Despite several new urine markers urinary cytology remains the gold standard for the non-invasive detection of bladder carcinoma. The use of monoclonal antibodies against tumor associated antigens offers a promising approach to improve urinary cytology. The aim of this study was to compare fluorescence immunocytology (ImmunoCyt/Ucyt+ test), alone and in combination with the conventional cytology, with other urine markers. Urine samples from 126 patients undergoing cystoscopy were included in the study. Among them, 42 patients had urothelial carcinoma, two dysplasia, two other malignancies, and 78 had no evidence of bladder cancer. Urine samples were taken before any manipulation. We used the ImmunoCyt test and Papanicolaou staining for conventional cytology. The ImmunoCyt slides were examined under a fluorescence microscope. Evaluations of the tests were blinded to clinical and pathological data and were carried out by three independent observers. The results of cytology and ImmunoCyt were compared with the BTAstat, NMP22, Lewis X, 486p3/12, and Urovision tests. The sensitivity for the ImmunoCyt test was 78.3% and for conventional cytology 84.6%. The combination of ImmunoCyt and cytology showed a sensitivity of 89.1%. The specificity was 73.8% for the ImmunoCyt alone, 80.0% for the cytology, and 72.5% for the combination of ImmunoCyt and cytology. Sensitivities for the other tests were 68.8% for (FISH), 66.6% (BTA-Stat), 68.8% (486p3/12), 95.5% (Lewis X), and 71.1% for (NMP22). Specificity was 89.1% for (FISH), 78.2% (BTA-Stat), 76.4% (486p3/12), 32.8% (Lewis X), and 65.5% for (NMP22). Urinary cytology can be improved by immunostaining with monoclonal antibodies against tumor-associated antibodies. The combination of ImmunoCyt with conventional cytology offers a superior sensitivity to other commercial tests. The ImmunoCyt test provides a useful supplement to urinary cytology in the diagnosis of bladder cancer.

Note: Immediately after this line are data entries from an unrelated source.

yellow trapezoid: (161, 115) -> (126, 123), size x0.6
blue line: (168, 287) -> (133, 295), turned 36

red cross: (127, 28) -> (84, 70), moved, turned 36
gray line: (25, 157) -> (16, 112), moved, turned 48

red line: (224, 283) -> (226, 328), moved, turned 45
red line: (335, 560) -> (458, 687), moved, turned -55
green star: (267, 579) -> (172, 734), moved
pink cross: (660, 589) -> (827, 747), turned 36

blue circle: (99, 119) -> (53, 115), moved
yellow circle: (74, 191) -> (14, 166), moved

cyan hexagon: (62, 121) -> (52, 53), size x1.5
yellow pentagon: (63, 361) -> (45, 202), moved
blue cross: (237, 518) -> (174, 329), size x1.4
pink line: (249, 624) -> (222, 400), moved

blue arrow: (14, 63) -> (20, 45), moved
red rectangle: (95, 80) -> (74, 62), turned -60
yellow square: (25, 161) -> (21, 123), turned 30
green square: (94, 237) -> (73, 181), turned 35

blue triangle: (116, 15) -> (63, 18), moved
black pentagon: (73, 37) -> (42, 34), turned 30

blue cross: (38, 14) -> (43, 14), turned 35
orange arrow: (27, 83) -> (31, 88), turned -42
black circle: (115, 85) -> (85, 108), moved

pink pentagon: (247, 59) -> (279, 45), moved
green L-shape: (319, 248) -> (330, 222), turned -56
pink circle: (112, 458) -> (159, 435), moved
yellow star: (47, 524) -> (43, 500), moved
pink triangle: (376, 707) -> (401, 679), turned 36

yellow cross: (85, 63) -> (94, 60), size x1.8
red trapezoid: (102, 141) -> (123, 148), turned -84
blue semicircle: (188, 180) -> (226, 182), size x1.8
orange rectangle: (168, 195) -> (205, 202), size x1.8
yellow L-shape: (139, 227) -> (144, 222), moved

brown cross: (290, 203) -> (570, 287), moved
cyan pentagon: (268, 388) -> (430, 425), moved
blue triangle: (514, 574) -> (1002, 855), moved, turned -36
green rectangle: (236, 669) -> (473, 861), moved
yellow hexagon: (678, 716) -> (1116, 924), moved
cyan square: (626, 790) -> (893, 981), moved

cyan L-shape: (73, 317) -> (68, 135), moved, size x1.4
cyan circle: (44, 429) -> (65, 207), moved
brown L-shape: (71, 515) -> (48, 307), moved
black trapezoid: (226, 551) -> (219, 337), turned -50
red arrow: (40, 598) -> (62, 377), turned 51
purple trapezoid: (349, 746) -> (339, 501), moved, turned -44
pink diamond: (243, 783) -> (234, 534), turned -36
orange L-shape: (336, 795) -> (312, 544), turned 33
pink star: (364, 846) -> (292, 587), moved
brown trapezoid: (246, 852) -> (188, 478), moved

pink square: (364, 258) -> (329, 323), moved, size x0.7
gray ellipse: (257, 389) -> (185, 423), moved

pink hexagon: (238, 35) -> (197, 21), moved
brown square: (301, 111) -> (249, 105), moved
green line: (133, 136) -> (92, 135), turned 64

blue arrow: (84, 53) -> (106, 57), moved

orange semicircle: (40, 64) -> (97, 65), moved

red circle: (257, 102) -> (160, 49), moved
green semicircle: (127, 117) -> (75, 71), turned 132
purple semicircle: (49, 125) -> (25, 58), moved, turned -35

Clinical use of urinary markers for the detection and prognosis of bladder carcinoma: a comparison of immunocytology with monoclonal antibodies against Lewis X and 486p3/12 with the BTA STAT and NMP22 tests.

PURPOSE: The noninvasive detection of urothelial carcinoma remains challenging. We prospectively evaluated urine markers for bladder carcinoma. We compared the NMP22 (Matritech, Cambridge, Massachusetts) and BTA Stat (Bard Diagnostics, Redmond, Washington) tests with immunocytology using mAbs 486p3/12 and BG7 against Lewis X antigen. MATERIALS AND METHODS: The NMP22 and BTA Stat tests were performed in urine samples and immunocytology with mAbs 486p3/12 and BG7 staining were performed in bladder washing specimens in 146 samples of 115 patients undergoing transurethral resection for suspected bladder carcinoma (70) or 45 undergoing followup cystoscopy for a history of bladder carcinoma (76). Bladder carcinoma was detected in 54 patients, including stages pTa in 25, pT1 in 20, pT2 in 8 and carcinoma in situ in 1, while 61 had no evidence of bladder carcinoma. The cutoff was 10 units per ml. for the NMP22, 30% positive cells for 486p3/12 and 5% positive cells for the Lewis X tests. RESULTS: BTA Stat was positive in 65 samples (44.5%) and NMP22 was positive in 69 (47.3%). Immunocytology with mAbs 486p3/12 and BG7 against Lewis X was positive in 52 (35.6%) and 109 (74.7%) samples, respectively. Sensitivity was 70.3% for BTA Stat, 68.5% for NMP22, 68.5% for 486p3/12 and 94.4% for Lewis X. Specificity was 70.6% for BTA Stat, 65.2% for NMP22, 83.6% for 486p3/12 and 36.9% for Lewis X. Area under the receiver operating characteristics curve was 0.6804 for NMP22, 0.7226 for Lewis X and 0.8002 for 486p3/12. False-positive results on BTA Stat in 2 of 22 patients (9%), on NMP22 in 2 of 25 (8%), on 486p3/12 in 3 of 11 (27%) and on Lewis X in 4 of 43 (9.3%) were associated with tumor recurrence. Furthermore, negative results on BTA Stat in 2 of 39 patients (2%), on NMP22 in 2 of 36 (0.5%), on Lewis X in 0 of 18 (0%) and on 486p3/12 in 1 of 50 (2%) was associated with tumor recurrence during followup. CONCLUSIONS: Immunocytology with mAbs against Lewis X showed higher sensitivity than all commercially available tests evaluated. Because of its high sensitivity and high negative predictive value, it may be useful for screening in a high risk population. Patients with a false-positive 486p3/12 test results are at increased risk for tumor recurrence compared with those with negative results.